The company moved into the Toronto area in the subsequent decades, purchasing several established outlets in the city and converting them to Leon's name. The company went public in 1969 and opened its first warehouse showroom in 1973, touting it as the only one in Canada.

Today, roughly half of the store's more than 50 outlets are owned corporately, while the remainder, mainly in rural areas or in cities with lower populations, are owned by franchisees. The chain also operated two stores in Arizona, opening in 1980 and 1990 and closing in 1997 as the chain concentrated on Canada.

On November 11, 2012, Leon's announced plans to acquire competing furniture chain The Brick for $700 million.

Leon's took over eight Sears Home locations in 2016, a move that allowed Leon's to open its first store in the province of BC.

==Products==
Leon's Furniture markets mid-range furniture, appliances and electronics; some items are discount, and some stores contain high-end showrooms with higher-priced items available. A major part of Leon's marketing strategy is its financing plans, which allow customers to defer payments for various lengths of time (the most common of which are 6 and 18-month terms). This financing is offered through Flexiti Financial.

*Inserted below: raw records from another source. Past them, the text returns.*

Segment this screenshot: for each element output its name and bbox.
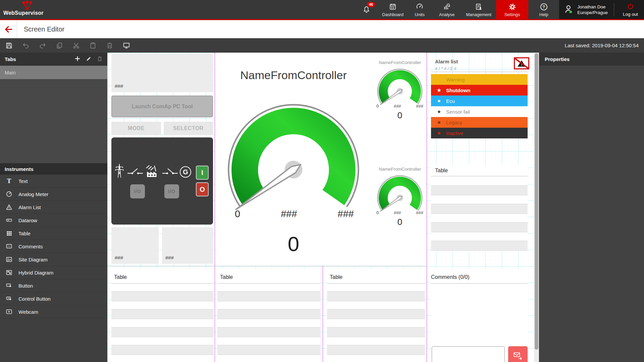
logout-label: Log out xyxy=(623,12,638,17)
canvas-scrollbar[interactable] xyxy=(534,53,539,362)
gauge-min: 0 xyxy=(376,210,379,215)
table-widget[interactable]: Table xyxy=(111,269,214,362)
alarm-row-label: Inactive xyxy=(446,130,464,136)
stop-button-label: O xyxy=(200,186,205,193)
editor-canvas[interactable]: ### Launch ComAp PC Tool MODE SELECTOR xyxy=(107,53,534,362)
alarm-star-icon: ★ xyxy=(435,109,443,114)
text-widget[interactable]: ### xyxy=(111,227,159,264)
table-row xyxy=(327,327,425,337)
start-button[interactable]: I xyxy=(196,166,209,180)
breaker-open-icon xyxy=(127,167,143,178)
table-widget[interactable]: Table xyxy=(327,269,425,362)
sidebar-item-button[interactable]: Button xyxy=(0,279,107,292)
sidebar-item-analog-meter[interactable]: Analog Meter xyxy=(0,188,107,201)
instrument-label: Table xyxy=(18,231,31,236)
instrument-label: Site Diagram xyxy=(18,257,48,262)
io-button-left[interactable]: I/O xyxy=(130,184,145,198)
instrument-label: Comments xyxy=(18,244,43,249)
alarm-row: ★ Inactive xyxy=(431,128,528,138)
hybrid-diagram-icon xyxy=(5,269,13,276)
app-logo[interactable]: WebSupervisor xyxy=(0,0,70,19)
top-navigation: 46 Dashboard xyxy=(354,0,644,19)
user-menu[interactable]: Jonathan Doe Europe/Prague Log out xyxy=(559,0,644,19)
launch-pc-tool-button[interactable]: Launch ComAp PC Tool xyxy=(111,96,213,117)
table-widget[interactable]: Table xyxy=(431,165,528,251)
instruments-panel-header: Instruments xyxy=(0,163,107,175)
mode-button[interactable]: MODE xyxy=(111,122,161,135)
alarm-list-title: Alarm list xyxy=(435,59,458,64)
undo-button[interactable] xyxy=(22,42,30,49)
stop-button[interactable]: O xyxy=(196,182,209,196)
paste-button[interactable] xyxy=(89,42,97,49)
gauge-mid: ### xyxy=(394,210,401,215)
sidebar-item-hybrid-diagram[interactable]: Hybrid Diagram xyxy=(0,266,107,279)
breaker-closed-icon xyxy=(162,167,178,178)
small-analog-gauge[interactable] xyxy=(375,67,425,109)
control-panel-widget[interactable]: G I I/O I/O O xyxy=(111,137,213,225)
io-button-right[interactable]: I/O xyxy=(164,184,179,198)
edit-tab-button[interactable] xyxy=(86,56,92,63)
sidebar-item-text[interactable]: T Text xyxy=(0,175,107,188)
instrument-label: Datarow xyxy=(18,218,37,223)
preview-button[interactable] xyxy=(123,42,130,49)
last-saved-status: Last saved: 2019-09-04 12:50:54 xyxy=(565,43,639,48)
sidebar-item-alarm-list[interactable]: Alarm List xyxy=(0,201,107,214)
small-analog-gauge[interactable] xyxy=(375,174,425,216)
sidebar-item-table[interactable]: Table xyxy=(0,227,107,240)
large-analog-gauge[interactable] xyxy=(220,100,367,219)
nav-help[interactable]: ? Help xyxy=(528,0,559,19)
nav-dashboard[interactable]: Dashboard xyxy=(379,0,407,19)
comments-widget[interactable]: Comments (0/0) xyxy=(431,269,528,362)
small-gauge-scale: 0 ### ### xyxy=(376,104,423,109)
delete-tab-button[interactable] xyxy=(97,56,103,63)
alarm-row-label: Sensor fail xyxy=(446,109,470,115)
delete-button[interactable] xyxy=(106,42,113,49)
save-button[interactable] xyxy=(5,42,13,49)
small-gauge-value: 0 xyxy=(383,110,417,121)
alarm-notifications-button[interactable]: 46 xyxy=(354,0,379,19)
alarm-row-label: Ecu xyxy=(446,98,455,104)
nav-units[interactable]: Units xyxy=(407,0,432,19)
selector-button[interactable]: SELECTOR xyxy=(164,122,213,135)
warning-triangle-icon xyxy=(5,204,13,210)
table-widget[interactable]: Table xyxy=(217,269,320,362)
table-grid-icon xyxy=(5,230,13,237)
logout-button[interactable]: Log out xyxy=(620,3,641,17)
user-timezone: Europe/Prague xyxy=(577,10,608,15)
instruments-header-label: Instruments xyxy=(5,166,34,172)
tab-item-main[interactable]: Main xyxy=(0,66,107,79)
back-button[interactable] xyxy=(0,20,17,38)
comment-input[interactable] xyxy=(432,346,505,362)
sidebar-item-control-button[interactable]: Control Button xyxy=(0,292,107,305)
small-gauge-title: NameFromController xyxy=(371,60,429,65)
copy-button[interactable] xyxy=(56,42,63,49)
user-avatar-icon xyxy=(564,4,574,15)
scrollbar-thumb[interactable] xyxy=(535,53,538,350)
properties-title: Properties xyxy=(545,56,570,62)
widget-boundary-line xyxy=(323,266,323,362)
sidebar-item-comments[interactable]: Comments xyxy=(0,240,107,253)
user-divider xyxy=(614,3,614,16)
nav-management[interactable]: Management xyxy=(461,0,496,19)
text-widget[interactable]: ### xyxy=(111,54,213,92)
sidebar-item-site-diagram[interactable]: Site Diagram xyxy=(0,253,107,266)
instrument-label: Webcam xyxy=(18,309,38,315)
sidebar-item-datarow[interactable]: Datarow xyxy=(0,214,107,227)
alarm-star-icon: ★ xyxy=(435,120,443,125)
gauge-min: 0 xyxy=(376,104,379,109)
nav-analyse[interactable]: Analyse xyxy=(432,0,461,19)
text-widget[interactable]: ### xyxy=(162,227,213,264)
nav-settings-active[interactable]: Settings xyxy=(496,0,528,19)
alarm-list-widget[interactable]: Alarm list # / * # / Σ # Warning ★ Shutd… xyxy=(431,55,528,139)
cut-button[interactable] xyxy=(72,42,80,49)
widget-boundary-line xyxy=(427,53,427,362)
table-row xyxy=(111,327,214,337)
gauge-mid: ### xyxy=(281,208,297,220)
dashboard-icon xyxy=(389,3,396,11)
add-tab-button[interactable] xyxy=(74,56,80,63)
comments-title: Comments (0/0) xyxy=(431,274,470,280)
sidebar-item-webcam[interactable]: Webcam xyxy=(0,305,107,318)
tabs-panel-header: Tabs xyxy=(0,53,107,66)
send-comment-button[interactable] xyxy=(508,346,528,362)
redo-button[interactable] xyxy=(39,42,46,49)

In an effort to attract customers living in condos or smaller dwellings, Leon's launched their Urban Living Collection in June 2007, comprising smaller sized sofas, bedrooms and dining sets.

==Personnel==

The staff of Leon's Furniture is separated into numerous departments in many of its corporate locations (franchise operating procedures tend to vary). Employees receive a number of benefits, including profit sharing and other benefits packages for full-time staff.

==Slogans==

- "All the savings you can carry" — mid-late 1970s
- "It's a better way to buy furniture" — 1992
- "Canada's Only Furniture Superstore" — 2000
- "Leon's — Where Big Is Beautiful — In So Many Ways" — 2000-2004
- "Leon's — It's All About Trust" — 2004-2016
- "Leon's — Part of the Family" — 2016-Present

==Charities==
Leon's celebrated its 100th anniversary with a donation to Boys & Girls Clubs of Canada. Leon's has also supported organizations such as Canadian Cancer Society, Salvation Army, Cerebral Palsy Association and YWCA, among others.